## Task details
An exact reproduction of the records is required, with all images left out.

Page images and extracted text:
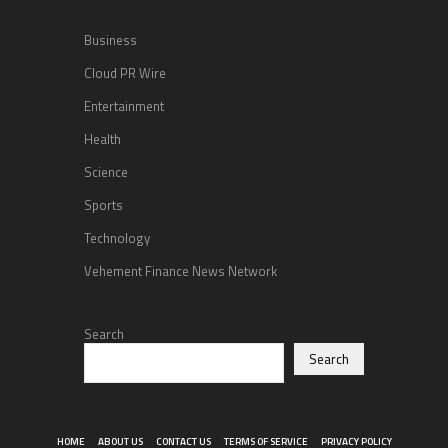
Business
Cloud PR Wire
Entertainment
Health
Science
Sports
Technology
Vehement Finance News Network
Search
Search
HOME
ABOUT US
CONTACT US
TERMS OF SERVICE
PRIVACY POLICY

## Response below
Business
Cloud PR Wire
Entertainment
Health
Science
Sports
Technology
Vehement Finance News Network
Search
Search
HOME
ABOUT US
CONTACT US
TERMS OF SERVICE
PRIVACY POLICY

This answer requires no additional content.